INSTRUCTIONS FOR THE TASK: Make an exact copy of the entries below and leave any picture out of it.

TASK INPUT:
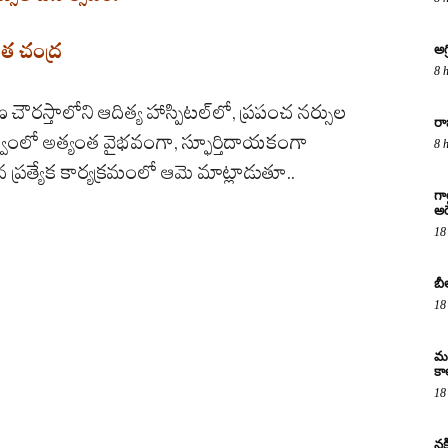
లత చంద్ర
అగ
8 
గాణ చౌరస్తాలోని ఆదిత్య హాస్పిటల్‌లో, ప్రపంచ నర్సుల
రా
తృత్వంలో అత్యంత వైభవంగా, స్ఫూర్తిదాయకంగా
8 
 ప్రత్యేక కార్యక్రమంలో ఆమె మాట్లాడుతూ..
గా
అరె
18
బీ
18
మద
కా
18
నక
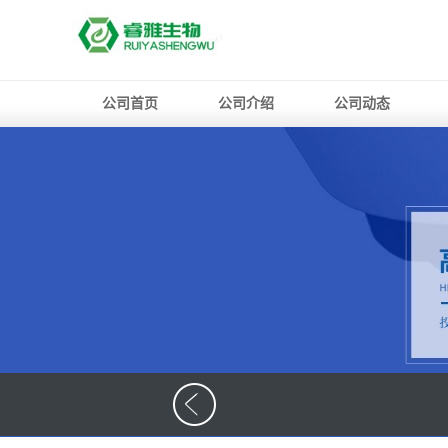
公司首页
公司介绍
公司动态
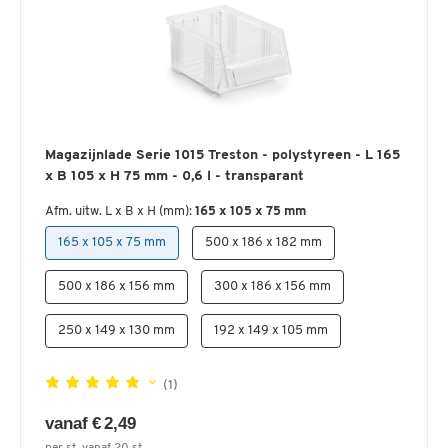
Magazijnlade Serie 1015 Treston - polystyreen - L 165
x B 105 x H 75 mm - 0,6 l - transparant
Afm. uitw. L x B x H (mm):
165 x 105 x 75 mm
165 x 105 x 75 mm
500 x 186 x 182 mm
500 x 186 x 156 mm
300 x 186 x 156 mm
250 x 149 x 130 mm
192 x 149 x 105 mm
(1)
vanaf € 2,49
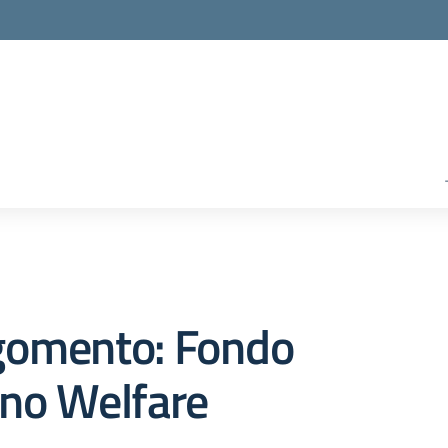
gomento: Fondo
ano Welfare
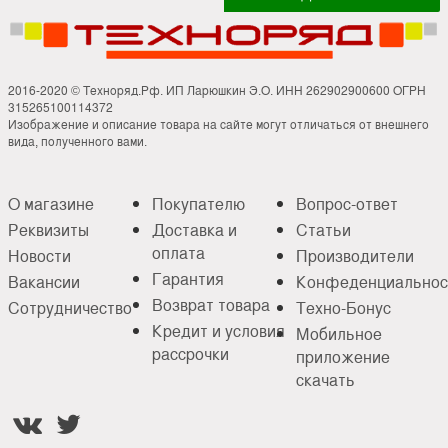
2016-2020 © Техноряд.Рф. ИП Ларюшкин Э.О. ИНН 262902900600 ОГРН
315265100114372
Изображение и описание товара на сайте могут отличаться от внешнего
вида, полученного вами.
О магазине
Покупателю
Вопрос-ответ
Реквизиты
Доставка и
Статьи
оплата
Новости
Производители
Гарантия
Вакансии
Конфеденциальнос
Возврат товара
Сотрудничество
Техно-Бонус
Кредит и условия
Мобильное
рассрочки
приложение
скачать


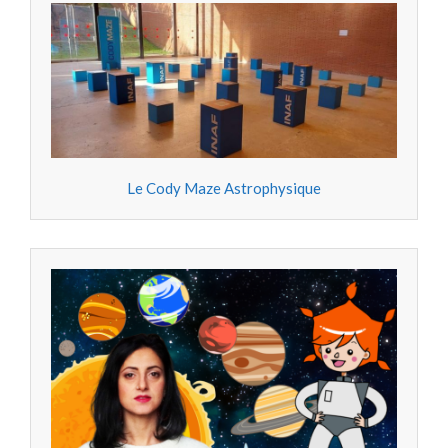
Le Cody Maze Astrophysique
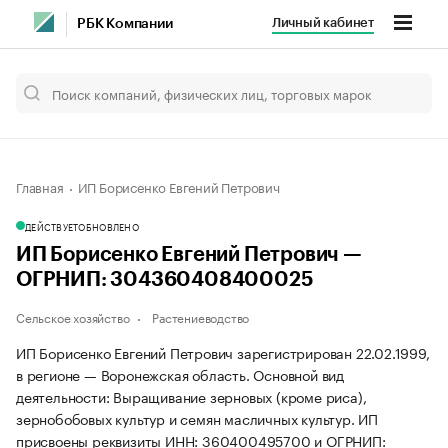
Личный кабинет
РБК Компании
Главная
ИП Борисенко Евгений Петрович
ДЕЙСТВУЕТ
ОБНОВЛЕНО
ИП Борисенко Евгений Петрович —
ОГРНИП: 304360408400025
Сельское хозяйство
Растениеводство
ИП Борисенко Евгений Петрович зарегистрирован 22.02.1999,
в регионе — Воронежская область. Основной вид
деятельности: Выращивание зерновых (кроме риса),
зернобобовых культур и семян масличных культур. ИП
присвоены реквизиты ИНН: 360400495700 и ОГРНИП:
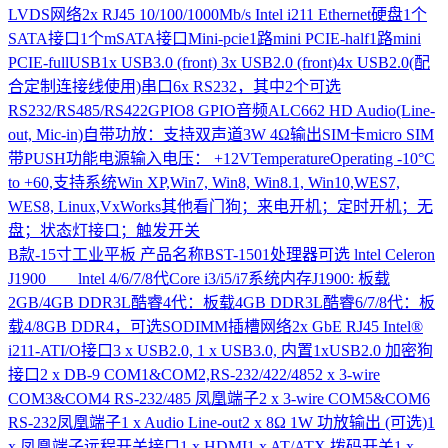
LVDS网络2x RJ45 10/100/1000Mb/s Intel i211 Ethernet硬盘1个
SATA接口1个mSATA接口Mini-pcie1路mini PCIE-half1路mini
PCIE-fullUSB1x USB3.0 (front) 3x USB2.0 (front)4x USB2.0(配
合定制连接线使用)串口6x RS232，其中2个可选
RS232/RS485/RS422GPIO8 GPIO音频ALC662 HD Audio(Line-
out, Mic-in)自带功放：支持双声道3W 4Ω输出SIM卡micro SIM
带PUSH功能电源输入电压： +12VTemperatureOperating -10°C
to +60,支持系统Win XP,Win7, Win8, Win8.1, Win10,WES7,
WES8, Linux,VxWorks其他看门狗；来电开机；定时开机；无
盘；状态灯接口；触发开关
B款-15寸工业平板
产品名称BST-1501处理器可选 lntel Celeron
J1900 lntel 4/6/7/8代Core i3/i5/i7系统内存J1900: 板载
2GB/4GB DDR3L酷睿4代：板载4GB DDR3L酷睿6/7/8代：板
载4/8GB DDR4，可选SODIMM插槽网络2x GbE RJ45 Intel®
i211-ATI/O接口3 x USB2.0, 1 x USB3.0, 内置1xUSB2.0 加密狗
接口2 x DB-9 COM1&COM2,RS-232/422/4852 x 3-wire
COM3&COM4 RS-232/485 凤凰端子2 x 3-wire COM5&COM6
RS-232凤凰端子1 x Audio Line-out2 x 8Ω 1W 功放输出 (可选)1
x 凤凰端子远程开关接口1 x HDMI1 x AT/ATX 拨码开关1 x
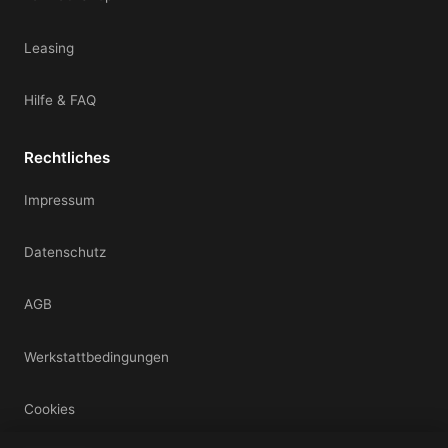
Leasing
Hilfe & FAQ
Rechtliches
Impressum
Datenschutz
AGB
Werkstattbedingungen
Cookies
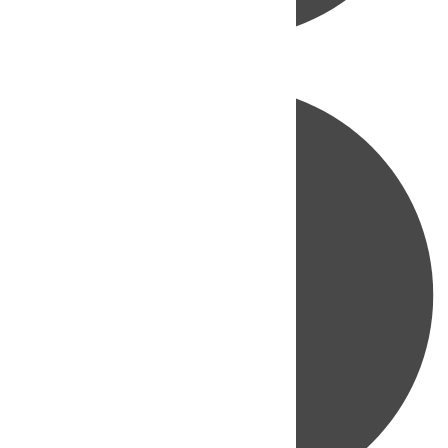
Directo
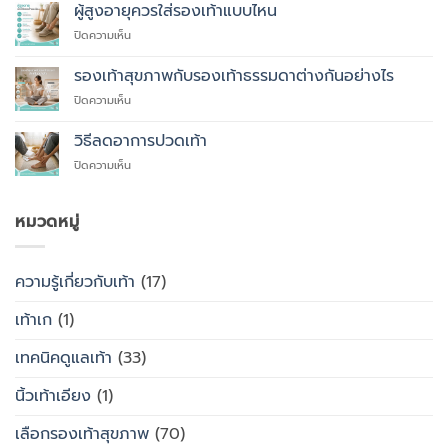
เหตุผล
ผู้สูงอายุควรใส่รองเท้าแบบไหน
ที่
บน
ปิดความเห็น
คุณ
ผู้
ควร
สูง
รองเท้าสุขภาพกับรองเท้าธรรมดาต่างกันอย่างไร
สั่ง
อายุ
ตัด
บน
ปิดความเห็น
ควร
รองเท้า
รองเท้า
ใส่
เพื่อ
สุขภาพ
รองเท้า
วิธีลดอาการปวดเท้า
สุขภาพ
กับ
แบบ
แทนที่
บน
ปิดความเห็น
รองเท้า
ไหน
จะ
วิธี
ธรรมดา
ซื้อ
ลด
ต่าง
สำเร็จรูป
อาการ
หมวดหมู่
กัน
ทั่วไป
ปวด
อย่างไร
เท้า
ความรู้เกี่ยวกับเท้า
(17)
เท้าเก
(1)
เทคนิคดูแลเท้า
(33)
นิ้วเท้าเอียง
(1)
เลือกรองเท้าสุขภาพ
(70)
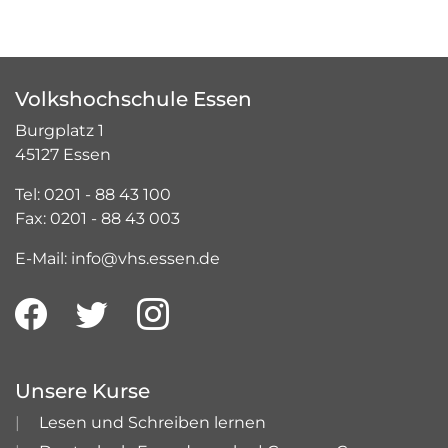
Volkshochschule Essen
Burgplatz 1
45127 Essen
Tel: 0201 - 88 43 100
Fax: 0201 - 88 43 003
E-Mail: info@vhs.essen.de
Unsere Kurse
Lesen und Schreiben lernen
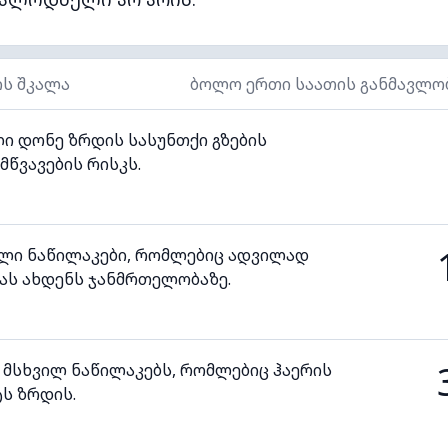
ის შკალა
ბოლო ერთი საათის განმავლო
ი დონე ზრდის სასუნთქი გზების
მწვავების რისკს.
ილი ნაწილაკები, რომლებიც ადვილად
ას ახდენს ჯანმრთელობაზე.
 მსხვილ ნაწილაკებს, რომლებიც ჰაერის
ს ზრდის.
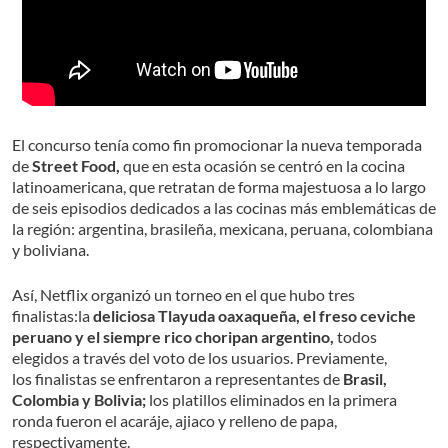
El concurso tenía como fin promocionar la nueva temporada
de
Street Food,
que en esta ocasión se centró en la cocina
latinoamericana, que retratan de forma majestuosa a lo largo
de seis episodios dedicados a las cocinas más emblemáticas de
la región: argentina, brasileña, mexicana, peruana, colombiana
y boliviana.
Así, Netflix organizó un torneo en el que hubo tres
finalistas:la
deliciosa Tlayuda oaxaqueña, el freso ceviche
peruano y el siempre rico choripan argentino,
todos
elegidos a través del voto de los usuarios. Previamente,
los finalistas se enfrentaron a representantes de
Brasil,
Colombia y Bolivia;
los platillos eliminados en la primera
ronda fueron el acaráje, ajiaco y relleno de papa,
respectivamente.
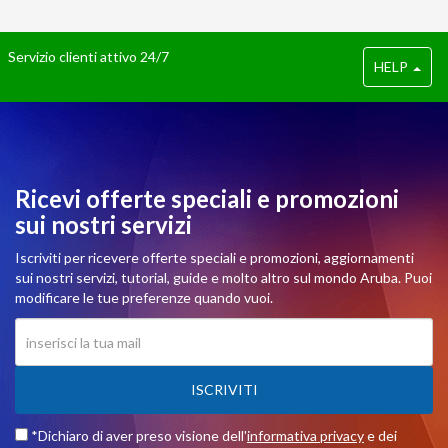
Servizio clienti attivo 24/7
HELP
Ricevi offerte speciali e promozioni
sui nostri servizi
Iscriviti per ricevere offerte speciali e promozioni, aggiornamenti
sui nostri servizi, tutorial, guide e molto altro sul mondo Aruba. Puoi
modificare le tue preferenze quando vuoi.
ISCRIVITI
*Dichiaro di aver preso visione dell'
informativa privacy
e dei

ANSWER TO THIS EXERCISE:
లత చంద్ర
అగ
8 
గాణ చౌరస్తాలోని ఆదిత్య హాస్పిటల్‌లో, ప్రపంచ నర్సుల
రా
తృత్వంలో అత్యంత వైభవంగా, స్ఫూర్తిదాయకంగా
8 
 ప్రత్యేక కార్యక్రమంలో ఆమె మాట్లాడుతూ..
గా
అరె
18
బీ
18
మద
కా
18
నక
公司首页
公司介绍
公司动态
Magazijnlade Serie 1015 Treston - polystyreen - L 165
x B 105 x H 75 mm - 0,6 l - transparant
Afm. uitw. L x B x H (mm):
165 x 105 x 75 mm
165 x 105 x 75 mm
500 x 186 x 182 mm
500 x 186 x 156 mm
300 x 186 x 156 mm
250 x 149 x 130 mm
192 x 149 x 105 mm
(1)
vanaf € 2,49
gomento: Fondo
ano Welfare
2016-2020 © Техноряд.Рф. ИП Ларюшкин Э.О. ИНН 262902900600 ОГРН
315265100114372
Изображение и описание товара на сайте могут отличаться от внешнего
вида, полученного вами.
О магазине
Покупателю
Вопрос-ответ
Реквизиты
Доставка и
Статьи
оплата
Новости
Производители
Гарантия
Вакансии
Конфеденциальнос
Возврат товара
Сотрудничество
Техно-Бонус
Кредит и условия
Мобильное
рассрочки
приложение
скачать


Le Cody Maze Astrophysique
Личный кабинет
РБК Компании
Главная
ИП Борисенко Евгений Петрович
ДЕЙСТВУЕТ
ОБНОВЛЕНО
ИП Борисенко Евгений Петрович —
ОГРНИП: 304360408400025
Сельское хозяйство
Растениеводство
ИП Борисенко Евгений Петрович зарегистрирован 22.02.1999,
в регионе — Воронежская область. Основной вид
деятельности: Выращивание зерновых (кроме риса),
зернобобовых культур и семян масличных культур. ИП
присвоены реквизиты ИНН: 360400495700 и ОГРНИП:
LVDS网络2x RJ45 10/100/1000Mb/s Intel i211 Ethernet硬盘1个
SATA接口1个mSATA接口Mini-pcie1路mini PCIE-half1路mini
PCIE-fullUSB1x USB3.0 (front) 3x USB2.0 (front)4x USB2.0(配
合定制连接线使用)串口6x RS232，其中2个可选
RS232/RS485/RS422GPIO8 GPIO音频ALC662 HD Audio(Line-
out, Mic-in)自带功放：支持双声道3W 4Ω输出SIM卡micro SIM
带PUSH功能电源输入电压： +12VTemperatureOperating -10°C
to +60,支持系统Win XP,Win7, Win8, Win8.1, Win10,WES7,
WES8, Linux,VxWorks其他看门狗；来电开机；定时开机；无
盘；状态灯接口；触发开关
B款-15寸工业平板
产品名称BST-1501处理器可选 lntel Celeron
J1900 lntel 4/6/7/8代Core i3/i5/i7系统内存J1900: 板载
2GB/4GB DDR3L酷睿4代：板载4GB DDR3L酷睿6/7/8代：板
载4/8GB DDR4，可选SODIMM插槽网络2x GbE RJ45 Intel®
i211-ATI/O接口3 x USB2.0, 1 x USB3.0, 内置1xUSB2.0 加密狗
接口2 x DB-9 COM1&COM2,RS-232/422/4852 x 3-wire
COM3&COM4 RS-232/485 凤凰端子2 x 3-wire COM5&COM6
RS-232凤凰端子1 x Audio Line-out2 x 8Ω 1W 功放输出 (可选)1
x 凤凰端子远程开关接口1 x HDMI1 x AT/ATX 拨码开关1 x
Leasing
Hilfe & FAQ
Rechtliches
Impressum
Datenschutz
AGB
Werkstattbedingungen
Cookies
Directo
เหตุผล
ผู้สูงอายุควรใส่รองเท้าแบบไหน
ที่
บน
ปิดความเห็น
คุณ
ผู้
ควร
สูง
รองเท้าสุขภาพกับรองเท้าธรรมดาต่างกันอย่างไร
สั่ง
อายุ
ตัด
บน
ปิดความเห็น
ควร
รองเท้า
รองเท้า
ใส่
เพื่อ
สุขภาพ
รองเท้า
วิธีลดอาการปวดเท้า
สุขภาพ
กับ
แบบ
แทนที่
บน
ปิดความเห็น
รองเท้า
ไหน
จะ
วิธี
ธรรมดา
ซื้อ
ลด
ต่าง
สำเร็จรูป
อาการ
หมวดหมู่
กัน
ทั่วไป
ปวด
อย่างไร
เท้า
ความรู้เกี่ยวกับเท้า
(17)
เท้าเก
(1)
เทคนิคดูแลเท้า
(33)
นิ้วเท้าเอียง
(1)
เลือกรองเท้าสุขภาพ
(70)
Volkshochschule Essen
Burgplatz 1
45127 Essen
Tel: 0201 - 88 43 100
Fax: 0201 - 88 43 003
E-Mail: info@vhs.essen.de
Unsere Kurse
Lesen und Schreiben lernen
ის შკალა
ბოლო ერთი საათის განმავლო
ი დონე ზრდის სასუნთქი გზების
მწვავების რისკს.
ილი ნაწილაკები, რომლებიც ადვილად
ას ახდენს ჯანმრთელობაზე.
 მსხვილ ნაწილაკებს, რომლებიც ჰაერის
ს ზრდის.
El concurso tenía como fin promocionar la nueva temporada
de
Street Food,
que en esta ocasión se centró en la cocina
latinoamericana, que retratan de forma majestuosa a lo largo
de seis episodios dedicados a las cocinas más emblemáticas de
la región: argentina, brasileña, mexicana, peruana, colombiana
y boliviana.
Así, Netflix organizó un torneo en el que hubo tres
finalistas:la
deliciosa Tlayuda oaxaqueña, el freso ceviche
peruano y el siempre rico choripan argentino,
todos
elegidos a través del voto de los usuarios. Previamente,
los finalistas se enfrentaron a representantes de
Brasil,
Colombia y Bolivia;
los platillos eliminados en la primera
ronda fueron el acaráje, ajiaco y relleno de papa,
respectivamente.
Servizio clienti attivo 24/7
HELP
Ricevi offerte speciali e promozioni
sui nostri servizi
Iscriviti per ricevere offerte speciali e promozioni, aggiornamenti
sui nostri servizi, tutorial, guide e molto altro sul mondo Aruba. Puoi
modificare le tue preferenze quando vuoi.
ISCRIVITI
*Dichiaro di aver preso visione dell'
informativa privacy
e dei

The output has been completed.